We invited 23 companies with automated AI-based DR screening systems to participate in this study: OpthAI, AEye, AirDoc, Cognizant, D-EYE, Diagnos, DreamUp Vision, Eyenuk, Google, IDX, Intelligent Retinal Imaging Systems, Medios Technologies, Microsoft Corporation, Remidio, Retina-AI Health, RetinAI Medical, RetinaLyze System, Retmarker, Singapore Eye Research Institute, SigTuple Technologies, Spect, VisionQuest Biomedical, and Xtend.AI. The details of the study were provided in a letter sent to each company, including the threshold for referable disease. Of the companies approached, five completed the study: OpthAI, AirDoc, Eyenuk, Retina-AI Health, and Retmarker. A total of seven algorithms were submitted for evaluation in this study. Each company sent its locked software preloaded on a workstation. Each system was masked to the original VA teleretinal grades and independently screened each image for referable DR defined as any degree of DR (ICDR grades 1–4) or unreadable encounters, without Internet connection. At the end of the study, each workstation was securely erased. As agreed upon before study initiation, the identity of each company was masked along with its submitted algorithms (labeled algorithms A–G). The study methods were provided to the participating companies upon request to give them the opportunity to adjust their software for the VA image acquisition protocol. These details included but were not limited to the camera system, image format, image resolution, aspect ratio, and number of photos per encounter. Each algorithm provided a binary classification output of each encounter as follows: 0 = does not need to be referred or 1 = should be referred for an in-person eye examination because of ungradable image quality or presence of any DR. In addition, all algorithms in the study either already had regulatory approval and/or were in active use in clinical settings around the world.

Statistical Analysis

To evaluate the algorithms, the screening performance of each was calculated using the original VA teleretinal grades from Seattle and Atlanta (combined and independently) as reference values. The screening performance measures included sensitivity, specificity, negative predictive value (NPV), and positive predictive value (PPV). Then, a separate analysis was performed using the arbitrated set of encounters as the reference standard. The sensitivity and specificity of the original VA teleretinal grades and those of each algorithm were compared with the arbitrated data set to evaluate their relative performance using a paired exact binomial test (19). In addition, to measure the sensitivities of the algorithms for different levels of disease severity, their performance was compared with the VA teleretinal graders at different disease thresholds identified in the arbitrated data set, including moderate NPDR or worse, severe NPDR or worse, and PDR. Since each of the algorithms provided the binary output of no DR versus any DR, we calculated the sensitivity of the image subset for each disease severity without including the ungradable images.

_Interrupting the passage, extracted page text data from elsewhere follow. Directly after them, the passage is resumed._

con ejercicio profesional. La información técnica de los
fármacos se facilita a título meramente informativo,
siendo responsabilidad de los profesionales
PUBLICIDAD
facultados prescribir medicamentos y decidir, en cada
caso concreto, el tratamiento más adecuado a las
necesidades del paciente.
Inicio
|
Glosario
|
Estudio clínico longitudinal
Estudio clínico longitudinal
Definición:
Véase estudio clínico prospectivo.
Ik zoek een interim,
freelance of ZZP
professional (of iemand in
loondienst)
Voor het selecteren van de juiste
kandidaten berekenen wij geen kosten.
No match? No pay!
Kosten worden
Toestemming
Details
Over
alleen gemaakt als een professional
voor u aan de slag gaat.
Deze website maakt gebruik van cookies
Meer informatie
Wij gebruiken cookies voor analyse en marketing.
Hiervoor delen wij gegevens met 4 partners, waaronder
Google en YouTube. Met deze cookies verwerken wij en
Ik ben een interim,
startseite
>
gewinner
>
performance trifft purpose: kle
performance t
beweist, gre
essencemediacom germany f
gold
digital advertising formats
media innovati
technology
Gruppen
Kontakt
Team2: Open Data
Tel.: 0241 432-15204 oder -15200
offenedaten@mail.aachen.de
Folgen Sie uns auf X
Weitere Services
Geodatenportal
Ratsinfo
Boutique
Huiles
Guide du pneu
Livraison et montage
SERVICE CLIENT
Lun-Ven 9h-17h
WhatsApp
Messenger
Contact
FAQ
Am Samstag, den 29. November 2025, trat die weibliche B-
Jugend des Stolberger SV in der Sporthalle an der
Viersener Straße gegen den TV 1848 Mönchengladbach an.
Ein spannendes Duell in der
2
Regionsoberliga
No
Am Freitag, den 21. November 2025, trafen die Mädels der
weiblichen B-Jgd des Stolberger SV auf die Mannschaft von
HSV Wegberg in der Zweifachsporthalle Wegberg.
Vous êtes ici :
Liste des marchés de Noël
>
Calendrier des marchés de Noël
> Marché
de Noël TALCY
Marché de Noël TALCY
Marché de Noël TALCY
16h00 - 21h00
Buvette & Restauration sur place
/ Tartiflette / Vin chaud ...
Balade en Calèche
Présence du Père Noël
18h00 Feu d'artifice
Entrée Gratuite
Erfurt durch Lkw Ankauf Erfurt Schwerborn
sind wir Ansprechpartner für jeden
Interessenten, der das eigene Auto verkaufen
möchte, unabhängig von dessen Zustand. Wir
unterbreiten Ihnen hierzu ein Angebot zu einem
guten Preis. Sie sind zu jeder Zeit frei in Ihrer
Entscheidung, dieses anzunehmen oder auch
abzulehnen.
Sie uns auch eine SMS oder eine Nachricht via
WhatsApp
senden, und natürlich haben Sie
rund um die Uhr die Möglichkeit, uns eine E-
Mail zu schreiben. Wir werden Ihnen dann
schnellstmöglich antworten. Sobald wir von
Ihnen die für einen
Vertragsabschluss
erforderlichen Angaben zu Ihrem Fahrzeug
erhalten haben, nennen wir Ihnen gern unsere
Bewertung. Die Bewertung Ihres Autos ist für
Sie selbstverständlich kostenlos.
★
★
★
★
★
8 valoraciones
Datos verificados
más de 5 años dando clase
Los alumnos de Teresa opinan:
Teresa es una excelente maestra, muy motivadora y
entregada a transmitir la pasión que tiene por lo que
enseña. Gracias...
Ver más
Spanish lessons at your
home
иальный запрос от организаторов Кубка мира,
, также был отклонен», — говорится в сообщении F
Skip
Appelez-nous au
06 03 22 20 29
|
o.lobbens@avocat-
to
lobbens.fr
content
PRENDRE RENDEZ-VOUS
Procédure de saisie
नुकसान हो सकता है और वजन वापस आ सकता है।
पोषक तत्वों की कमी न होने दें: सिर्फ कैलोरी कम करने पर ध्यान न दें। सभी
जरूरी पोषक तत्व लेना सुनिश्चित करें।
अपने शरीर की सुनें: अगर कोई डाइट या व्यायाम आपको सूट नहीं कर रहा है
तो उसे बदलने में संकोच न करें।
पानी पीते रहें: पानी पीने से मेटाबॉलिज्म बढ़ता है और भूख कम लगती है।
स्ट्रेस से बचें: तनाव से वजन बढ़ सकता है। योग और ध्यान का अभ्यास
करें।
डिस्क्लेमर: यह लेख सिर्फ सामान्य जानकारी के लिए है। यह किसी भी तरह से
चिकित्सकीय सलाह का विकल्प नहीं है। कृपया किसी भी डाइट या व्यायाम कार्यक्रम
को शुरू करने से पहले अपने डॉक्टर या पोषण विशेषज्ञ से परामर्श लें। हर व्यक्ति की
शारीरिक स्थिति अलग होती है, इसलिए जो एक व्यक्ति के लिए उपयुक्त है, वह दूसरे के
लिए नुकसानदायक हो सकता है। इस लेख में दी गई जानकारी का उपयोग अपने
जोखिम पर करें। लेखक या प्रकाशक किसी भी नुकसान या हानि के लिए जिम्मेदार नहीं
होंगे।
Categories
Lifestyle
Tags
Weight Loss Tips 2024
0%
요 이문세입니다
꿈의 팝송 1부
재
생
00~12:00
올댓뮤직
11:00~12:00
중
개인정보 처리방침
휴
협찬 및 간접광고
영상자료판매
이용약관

Value-per-Encounter Analysis

Using the arbitrated data set, algorithms that performed no worse than the VA teleretinal graders in detecting referable DR in images marked as moderate NPDR or worse were selected to undergo a value-per-encounter analysis (20). The value per encounter for each individual algorithm was defined as the estimated pricing of each algorithm to make a normal profit (i.e., revenue and costs = 0) if deployed at the VA. This calculation was based on a two-stage scenario in which an AI algorithm would be used initially and then the images that screened negative would not need additional review by an optometrist or ophthalmologist. An average of 10 min per encounter was estimated as the amount of time needed to open, review, and write a report of the findings. The National Plan and Provider Enumeration System National Provider Identifier database and the FedsDataCenter database for fiscal year 2015 were used to determine the mean salary of providers (ophthalmologists or optometrists) per minute. The value per encounter was calculated as follows: value per encounter = [(10 min per encounter) × (mean salary of provider per min) × (encounter not referred)] / (total encounters). The primary outcome of our study was to evaluate the sensitivity and specificity of each algorithm compared with a human grader when determining whether the patient should be referred for an in-person ophthalmic examination on the basis of the DR screening images taken. Secondary end points included measuring the sensitivity of each algorithm against two random subsets of independently regraded images to permit estimation of the value per encounter that was due to lower reliance on expert human graders.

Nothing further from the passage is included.